## ASSIGNED TASK
Reproduce the records precisely. Omit every picture.

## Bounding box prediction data
============

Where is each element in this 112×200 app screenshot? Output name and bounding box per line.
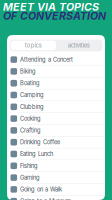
staticText: Drinking Coffee [20, 139, 60, 146]
staticText: Cooking [20, 115, 41, 122]
staticText: Clubbing [20, 103, 44, 110]
staticText: Camping [20, 92, 44, 98]
button[interactable]: Cooking [7, 113, 105, 124]
staticText: Going to a Museum [20, 198, 71, 200]
button[interactable]: Going on a Walk [7, 184, 105, 195]
staticText: Attending a Concert [20, 56, 73, 63]
staticText: Crafting [20, 127, 41, 134]
staticText: Gaming [20, 174, 40, 181]
staticText: OF CONVERSATION [3, 9, 106, 22]
button[interactable]: Eating Lunch [7, 148, 105, 160]
staticText: Going on a Walk [20, 186, 62, 193]
button[interactable]: Going to a Museum [7, 196, 105, 200]
button[interactable]: Camping [7, 89, 105, 101]
button[interactable]: Boating [7, 78, 105, 89]
button[interactable]: Fishing [7, 160, 105, 172]
staticText: topics [25, 42, 42, 49]
button[interactable]: Drinking Coffee [7, 136, 105, 148]
button[interactable]: Attending a Concert [7, 54, 105, 65]
button[interactable]: Gaming [7, 172, 105, 183]
button[interactable]: Clubbing [7, 101, 105, 112]
button[interactable]: topics [11, 41, 56, 50]
staticText: Fishing [20, 162, 38, 169]
staticText: Biking [20, 68, 36, 75]
button[interactable]: Biking [7, 66, 105, 77]
button[interactable]: activities [56, 41, 101, 50]
staticText: Boating [20, 80, 40, 87]
staticText: MEET VIA TOPICS [3, 0, 99, 13]
staticText: activities [68, 42, 90, 49]
button[interactable]: Crafting [7, 125, 105, 136]
staticText: Eating Lunch [20, 150, 53, 157]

============

## SOLUTION FOR THIS PROBLEM
Where is each element in this 112×200 app screenshot? Output name and bounding box per line.
staticText: Drinking Coffee [20, 139, 60, 146]
staticText: Cooking [20, 115, 41, 122]
staticText: Clubbing [20, 103, 44, 110]
staticText: Camping [20, 92, 44, 98]
button[interactable]: Cooking [7, 113, 105, 124]
staticText: Going to a Museum [20, 198, 71, 200]
button[interactable]: Going on a Walk [7, 184, 105, 195]
staticText: Attending a Concert [20, 56, 73, 63]
staticText: Crafting [20, 127, 41, 134]
staticText: Gaming [20, 174, 40, 181]
staticText: OF CONVERSATION [3, 9, 106, 22]
button[interactable]: Eating Lunch [7, 148, 105, 160]
staticText: Going on a Walk [20, 186, 62, 193]
button[interactable]: Going to a Museum [7, 196, 105, 200]
button[interactable]: Camping [7, 89, 105, 101]
button[interactable]: Boating [7, 78, 105, 89]
button[interactable]: Fishing [7, 160, 105, 172]
staticText: topics [25, 42, 42, 49]
button[interactable]: Drinking Coffee [7, 136, 105, 148]
button[interactable]: Attending a Concert [7, 54, 105, 65]
button[interactable]: Gaming [7, 172, 105, 183]
button[interactable]: Clubbing [7, 101, 105, 112]
button[interactable]: topics [11, 41, 56, 50]
staticText: Fishing [20, 162, 38, 169]
staticText: Biking [20, 68, 36, 75]
button[interactable]: Biking [7, 66, 105, 77]
button[interactable]: activities [56, 41, 101, 50]
staticText: Boating [20, 80, 40, 87]
staticText: MEET VIA TOPICS [3, 0, 99, 13]
staticText: activities [68, 42, 90, 49]
button[interactable]: Crafting [7, 125, 105, 136]
staticText: Eating Lunch [20, 150, 53, 157]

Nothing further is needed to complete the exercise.